Las grandes fortunas contaban con sus propios refugios, para ellos y sus invitados. En España había 27, con una
capacidad total para 300.000 personas, el 0,05% de la población: uno de cada
dos mil habitantes, en principio, tenía garantizada la salvación.
El
gobierno publicó un decreto que relacionaba las personas consideradas de imperiosa necesidad para cuando el planeta volviera a ser habitable y para
mantener la convivencia: científicos, artistas, médicos, y por supuesto, ellos
mismos. El resto de plazas se sorteó entre las familias, con un máximo de seis
miembros cada una, quedando exceptuados del sorteo los voluntarios –que,
curiosamente, superaron el millón tras conocerse los pormenores de la vida en
el búnker-, reos, estériles y, aunque suene duro, ancianos. Lamentablemente,
era cuestión de elegir y, como rezaba el decreto en su exposición de motivos,
no todos tenían cabida en el nuevo
paisaje.
Así
que se celebró el sorteo, en medio de fuertes revueltas y constantes sospechas
de manipulación, y el día siguiente se publicó en todos los medios la lista
oficial, suplentes incluidos. El nombre de mi padre apareció entre los últimos
de la lista, y a él le acompañábamos mi madre y yo como únicos censados permitidos
por parte de padre en nuestra unidad familiar. Estábamos elegidos, pero no
acudiríamos al mismo departamento: existían módulos para adultos con hijos
mayores de edad, supuestamente adaptados a sus necesidades, además de otros
para políticos, médicos, políticos, jóvenes, estudiantes, etc. Nunca se
ofrecieron demasiadas explicaciones de la división, pero los psicólogos
aseguraban que era necesario separar para
convivir.
Cinco
días antes del impacto estábamos en una inmensa cola de gente que terminaba en
el complejo Noroeste-2, donde dos búnkeres recogían gente de Coruña y
alrededores. Accedimos a la explanada y me despedí de mis padres. Yo debía
dirigirme al módulo 3 y ellos, al 7. Ambos se comunicaban por medio de largos
pasillos, pero sólo podríamos vernos de vez en cuando y con autorización del
delegado de seguridad. Tras una última mirada al planeta, descendí las
escaleras que me conducían cincuenta metros bajo tierra.
Viví
unas primeras horas de difícil adaptación, hasta que llegó el 13 de septiembre.

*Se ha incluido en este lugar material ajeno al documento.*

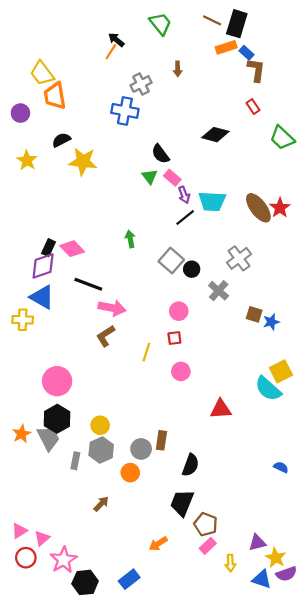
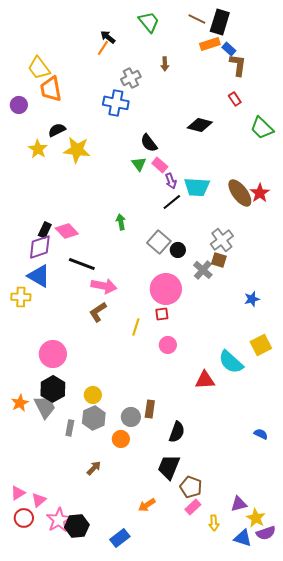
yellow star: (27, 160) -> (38, 149), moved
pink circle: (179, 311) -> (166, 289), size x1.8
brown square: (254, 314) -> (219, 260), moved
cyan semicircle: (268, 389) -> (231, 362), moved
black hexagon: (85, 582) -> (77, 526), moved

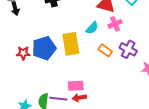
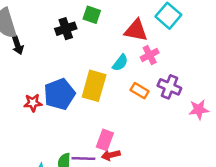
yellow rectangle: (71, 44) -> (94, 86), turned 30
pink rectangle: (76, 86) -> (105, 140), turned -63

Decenas de cámaras grababan el Kalahari, donde 2040 EB tocaría tierra, y muchas
otras, tanto a ras de suelo como en edificios y en suspensión aérea, recogían
imágenes de infinidad de lugares para ser testigos de la destrucción. Un grito
de pánico se escuchó cuando la bola de fuego apareció por primera vez surcando
el cielo azul africano. Pero fueron pocos segundos. Enseguida se produjo el
impacto, la gran explosión y el temblor estremecedor. Los gritos tornaron en un
silencio inquietante, mientras seguíamos atentos en las pantallas la evolución
de la onda expansiva. Se veían muertos, edificios y puentes calcinándose y
despedazándose. No quiero incidir en eso…
Luego
empezó el terremoto. Los geólogos habían advertido de la gran probabilidad de
que se produjese un temblor. Mantuvimos la calma como se nos había ordenado, y
durante los dos minutos en que pensábamos que el módulo se nos vendría encima existió
cierta sensación de paz, como si de alguna manera nuestro destino estuviera
escrito y poco mejor pudiéramos hacer que permanecer así, en silencio.
Horas
después se instauró la calma definitivamente, hasta que tuvimos entre manos el
noticiero de urgencia: el techo del módulo 7 no había soportado el temblor y se
había derrumbado, sepultando a todos sus ocupantes. Doscientos dieciséis
cadáveres. Sobra decir quiénes estaban entre ellos.